Anna uśmiecha się do mnie promiennie, a ja odwzajemniam jej uśmiech, choć gdzieś w środku czuję chłód. Gdy wychodzi, czuję się tak, jakby zabrała ze sobą cały tlen z mieszkania. Nagle ściany wydają się ciaśniejsze, powietrze cięższe, a cisza, która wcześniej była przyjemna, staje się nieznośna.
Próbuję skupić się na czymkolwiek. Na muzyce. Na grze na gitarze. Na tekstach, które powinienem dopracować. Ale nie mogę. Myśli uciekają w jedną stronę. Widzę Annę siedzącą naprzeciwko niego. Widzę jej śmiech. Widzę jego rękę przypadkowo muskającą jej dłoń. Widzę go patrzącego na nią z tym szczególnym błyskiem w oku, który znam z własnego doświadczenia.

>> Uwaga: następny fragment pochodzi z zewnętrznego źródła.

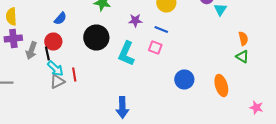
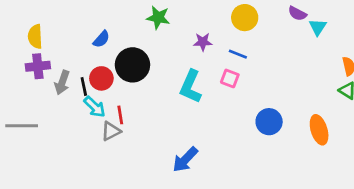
black circle: (96, 38) -> (132, 65), moved
red circle: (53, 42) -> (101, 78), moved
gray triangle: (57, 82) -> (111, 131), moved
blue arrow: (122, 108) -> (185, 160), turned 45

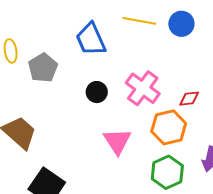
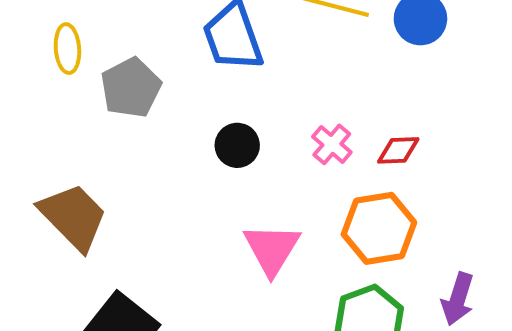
pink cross: (143, 88) -> (332, 144), size x0.6
red diamond: (189, 99) -> (398, 150), moved

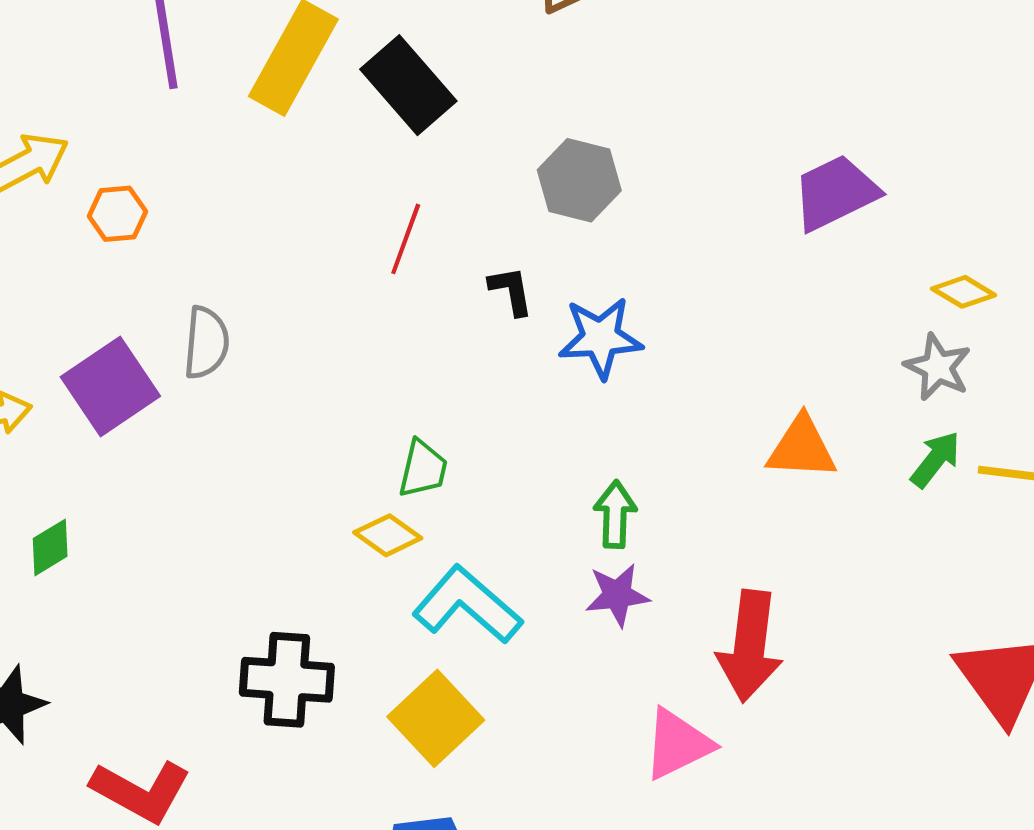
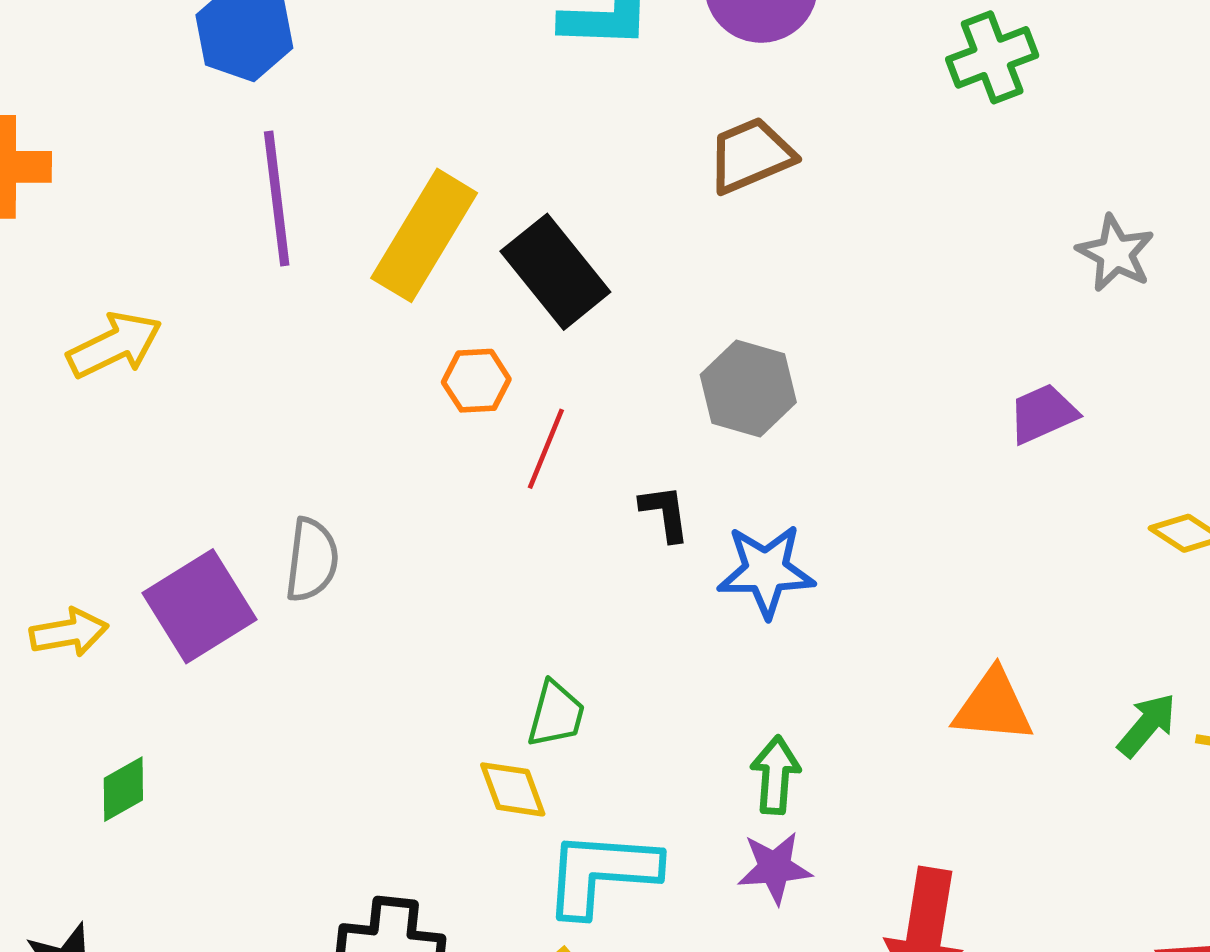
purple trapezoid: (835, 193) -> (1043, 414), size x0.7
orange hexagon: (117, 214) -> (476, 381), moved
gray star: (938, 367) -> (1115, 253), moved
yellow diamond: (388, 535) -> (513, 789), turned 32
cyan L-shape: (467, 605) -> (601, 873), turned -39

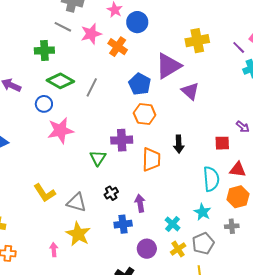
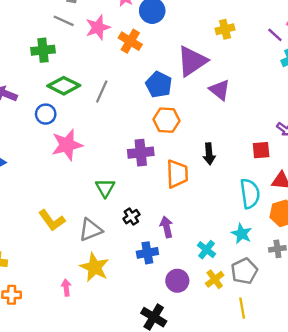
yellow cross: (197, 41) -> (225, 29), size x0.7
green triangle: (98, 158) -> (105, 188), moved
gray triangle: (77, 202) -> (91, 230), turned -35

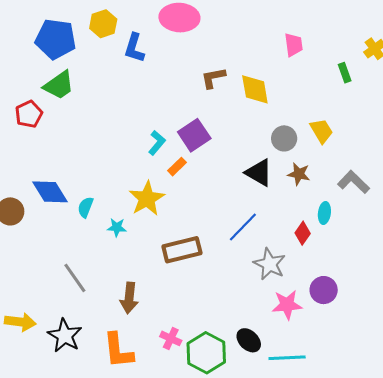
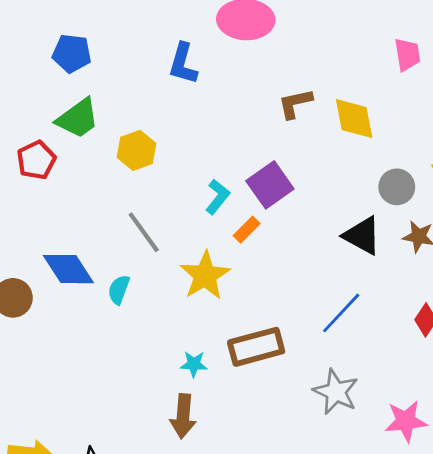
yellow hexagon: (103, 24) -> (137, 150), moved
blue pentagon: (56, 39) -> (72, 53), size x0.7
cyan star: (117, 227) -> (194, 364), moved
gray star: (270, 264) -> (336, 392), moved
gray line: (75, 278) -> (144, 232), moved

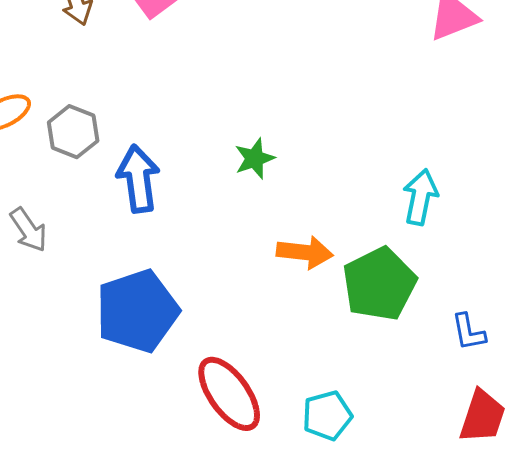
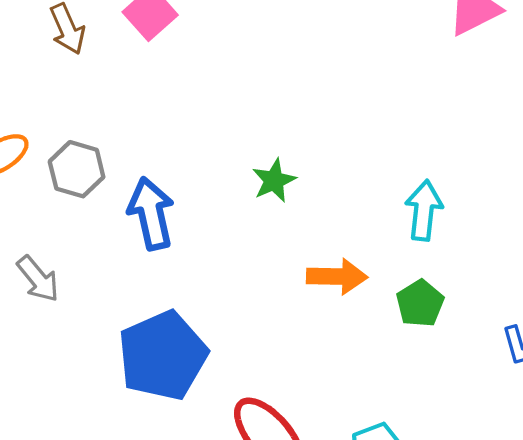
cyan arrow: (420, 197) -> (424, 210), moved
green pentagon: (379, 284) -> (420, 303), size x0.6

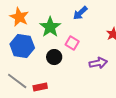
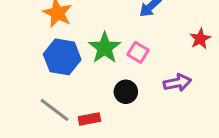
green star: (50, 27) -> (105, 48), moved
black circle: (54, 57) -> (126, 92), moved

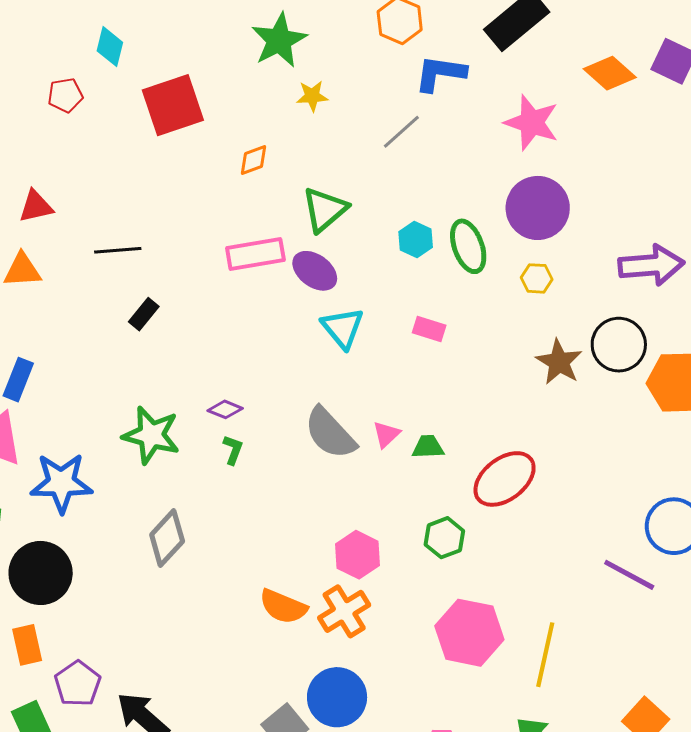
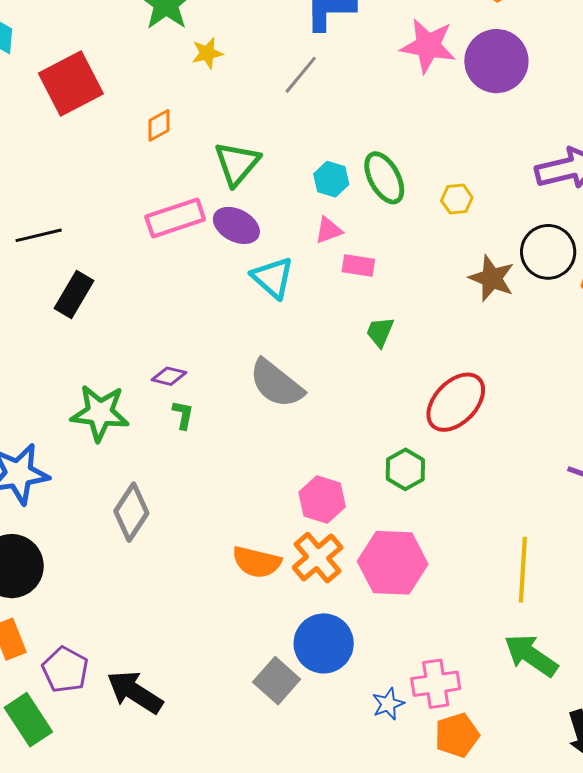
purple circle: (538, 208) -> (496, 61), moved
black rectangle: (144, 314) -> (74, 294), size x1.4
pink triangle: (386, 434) -> (329, 230), moved, turned 32
green trapezoid: (428, 447) -> (380, 332), moved, turned -56
pink hexagon: (469, 633) -> (393, 563), moved

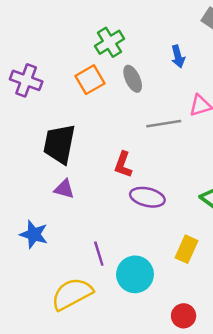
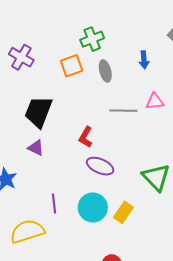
cyan circle: (135, 274) -> (93, 207), moved

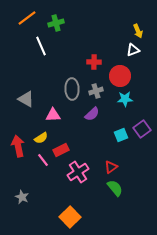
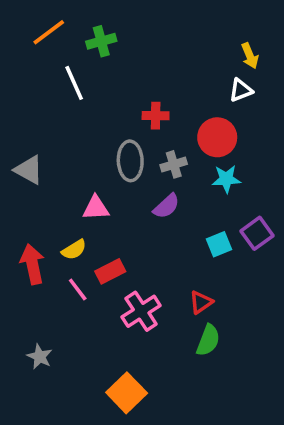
red cross: (94, 62) -> (156, 116), moved
gray triangle: (26, 99) -> (29, 170), moved
green semicircle: (115, 188) -> (208, 340), turned 60

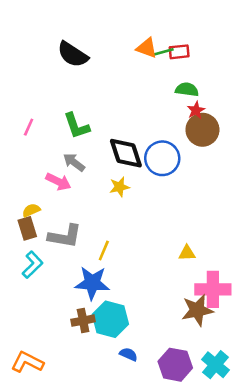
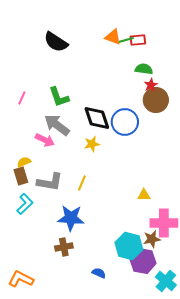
gray arrow: (74, 162) -> (57, 125), size x1.5
yellow line: (104, 250) -> (82, 183), moved
brown star: (197, 310) -> (152, 239), size x0.7
cyan hexagon: (110, 319) -> (129, 246), moved
purple hexagon: (175, 365) -> (143, 261), moved

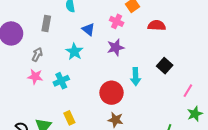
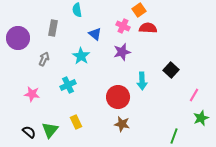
red semicircle: (157, 25) -> (148, 28), moved
pink star: (35, 77) -> (32, 94), moved

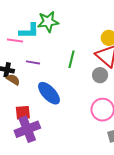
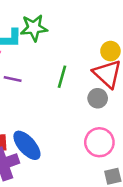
blue ellipse: (49, 93) -> (27, 145), moved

To absurdalne. Przecież Anna mnie kocha. Powiedziała to tysiące razy. Przyjęła moje oświadczyny. Ale czy miłość oznacza brak pokus? Czy wystarczy, by oprzeć się przeszłości? Wiem, że to głupie, ale zazdrość jest jak trucizna – wlewa się powoli, zatruwa każdą myśl.
Godziny mijają, a ja przechodzę przez cały wachlarz emocji – od niepokoju, przez irytację, aż po gniew. W końcu słyszę szczęk zamka. Anna wróciła. Stoi w drzwiach, uśmiechnięta, beztroska. Jakby nic się nie stało.
– I jak było? – pytam chłodno.
Jej twarz przybiera nieco poważniejszy wyraz.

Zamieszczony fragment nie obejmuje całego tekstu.